"I started reading it – and just tears," said Kim Hershman, who had studied a year before Pleasants at Yale. Although they were barely acquainted then, Hershman immediately felt obliged to help, especially after she learned that Pleasant's camp was only miles from her home.
"When we were at Yale in the 1980s, there were very few black students there," Hershman recalled. "Things are very different now. But I know that for everything he achieved, something changed, and he didn't have the support I might have."
Hershman, a Hollywood business adviser, is also a lawyer who also graduated from Yale Law School. She took her alumni network for guidance and encouragement, and a flood of posts soon appeared on a Facebook page for black Yale alumni.
"If Kim wants to do something, I'd better not stand in the way," wrote one member.
"Would he be willing to accept the offer of help?" asked another.
There was only one way to find out. The day after my CNN story surfaced online, Hershman made his way to Koreatown to try to find Pleasants in the middle of tent camps.
"I was a little nervous because I was," Where am I going? I'm a 5-foot-1 female, "she recalled, fearing it might not be safe.
Hershman – escorted by two Yale alumni, including her significant other – began asking homeless people in the area if they knew where the Plants were "Yes," someone finally told her. "He's around the corner."
She had a familiar face and a convincing offer
Nearly everyone in Shawn Pleasants & # 39; path was homeless, like him. Some who passed by were friendly ("When people say: 'Good morning', it really makes a difference," he would want others to know.) Others were indifferent or rude.
So when the woman wearing a Yale hat took a seat next to him on the sidewalk and grabbed his hand, Pleasants knew this was no ordinary visitor. When he saw the hat's "Y" logo, his mind jumped back to it. the magic environment on the Yales campus in New Haven, Connecticut.
"I had a look t maybe seven or eight times at school, "he recalled.
Although they had never been formally introduced, Pleasants knew who she was.

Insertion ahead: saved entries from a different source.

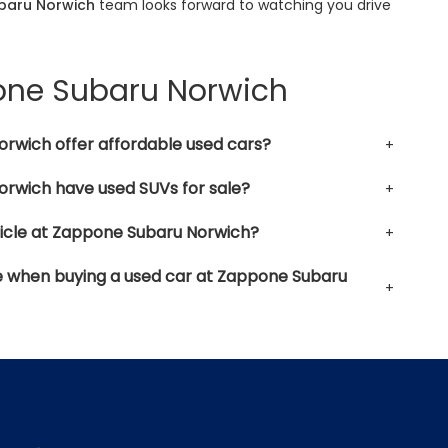
baru Norwich
team looks forward to watching you drive
pone Subaru Norwich
rwich offer affordable used cars?
rwich have used SUVs for sale?
hicle at Zappone Subaru Norwich?
le when buying a used car at Zappone Subaru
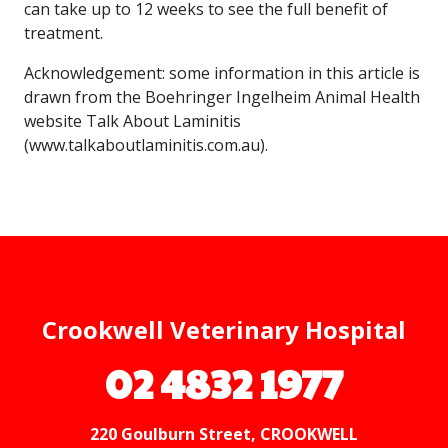
can take up to 12 weeks to see the full benefit of
treatment.
Acknowledgement: some information in this article is
drawn from the Boehringer Ingelheim Animal Health
website Talk About Laminitis
(www.talkaboutlaminitis.com.au).
Crookwell Veterinary Hospital
02 4832 1977
220 Goulburn Street, CROOKWELL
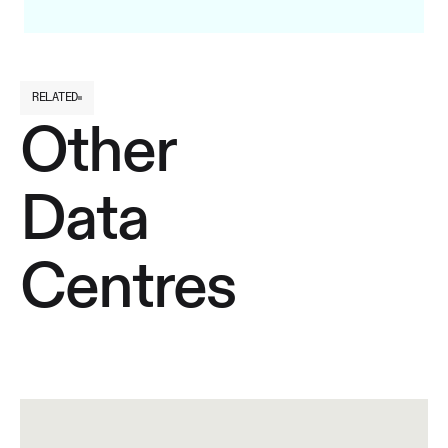
RELATED
Other
Data
Centres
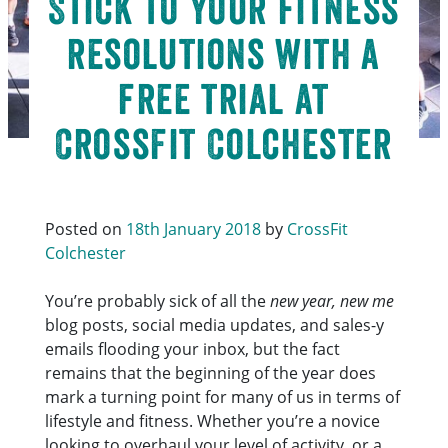
Stick to your fitness
resolutions with a
free trial at
CrossFit Colchester
Posted on
18th January 2018
by
CrossFit
Colchester
You’re probably sick of all the
new year, new me
blog posts, social media updates, and sales-y
emails flooding your inbox, but the fact
remains that the beginning of the year does
mark a turning point for many of us in terms of
lifestyle and fitness. Whether you’re a novice
looking to overhaul your level of activity, or a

But why had she met him today? he wondered.
After a few minutes of small talk, Hershman had a simple but extremely complicated question for a man who lived on the streets for a decade.

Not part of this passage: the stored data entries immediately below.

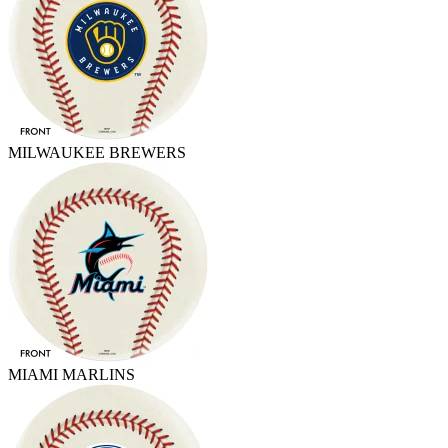
MILWAUKEE BREWERS
MIAMI MARLINS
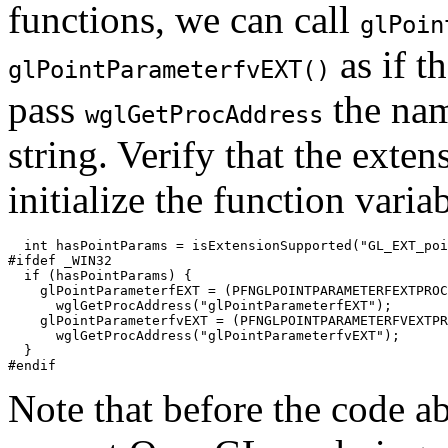
functions, we can call
glPoin
as if t
glPointParameterfvEXT()
pass
the nam
wglGetProcAddress
string. Verify that the exten
initialize the function variab
  int hasPointParams = isExtensionSupported("GL_EXT_poi
#ifdef _WIN32

  if (hasPointParams) {

    glPointParameterfEXT = (PFNGLPOINTPARAMETERFEXTPROC
      wglGetProcAddress("glPointParameterfEXT");

    glPointParameterfvEXT = (PFNGLPOINTPARAMETERFVEXTPR
      wglGetProcAddress("glPointParameterfvEXT");

  }

Note that before the code a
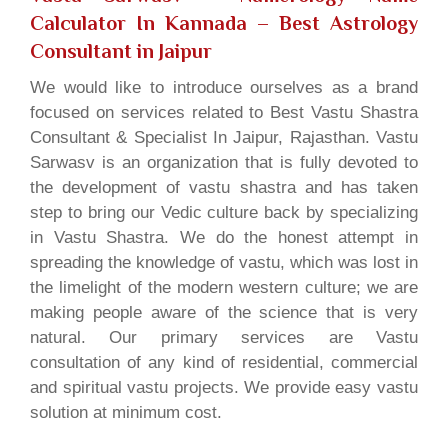
Calculator In Kannada
– Best Astrology
Consultant in Jaipur
We would like to introduce ourselves as a brand
focused on services related to Best Vastu Shastra
Consultant & Specialist In Jaipur, Rajasthan. Vastu
Sarwasv is an organization that is fully devoted to
the development of vastu shastra and has taken
step to bring our Vedic culture back by specializing
in Vastu Shastra. We do the honest attempt in
spreading the knowledge of vastu, which was lost in
the limelight of the modern western culture; we are
making people aware of the science that is very
natural. Our primary services are Vastu
consultation of any kind of residential, commercial
and spiritual vastu projects. We provide easy vastu
solution at minimum cost.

"My big thing was:" What do you want? And based on what you want, I'll do what I can to help you, "she told CNN, recalling the first conversation.
" I want to make a difference, "replied Pleasants." I'm in this situation , and there must be a reason for everything, and I want to help others. "
They talked about the possibilities The plants explained their vision for a homeless resource center, where people living in the streets could take showers, get mail, charge a phone or iron a shirt. to meet some critical needs, he told her, was desperately needed.
Hershman made no promises, but she assured the Plantsants that if he would accept her help, she would get him off the streets and help him regain his foot in life.
But it found s a catch, and it was non-negotiable: He must accept drug rehabilitation.
Over the years, Pleasants had rejected similar offers from the family.
This time he said yes – but with his own warning: "I have to bring my husband," he told Hershman, referring to his longtime partner, David, who had lived with Pleasants for several years, already before they both became homeless.
"She is quite charismatic and a convincing leader," Pleasants said. "And when she wants to do something, she does it through golly. She's an angel."
They set a transfer date a few weeks later. Still, Pleasants were not safe.
After a week, Hershman returned to check out Plantsants and share a lot of supportive, encouraging messages their Yale classmates had sent. He had been "quite frightened because he had joked his Yale family and biological family into making history," she said, citing CNN's reports.
"Knowing that he had not, and inspired people and touched people's hearts, meant the world to him," Hershman said via text. "The messages are really what made Shawn decide to move out of the street."
A new life still feels like a volatile fantasy
The plant's possessions consisted of a series of food carts surpassed with clothing, blankets and other built-up objects. Tarps connected to the wagons formed a roof. A laundry basket contained unopened cereal boxes he had received from a food pantry. His things seemed to take half a block.
But he left everything behind, except for some clothes he packed in garbage and luggage he had provided on the street. The plants also held a battery-powered candle that would "mentally heat" him and a baseball bat he held for protection.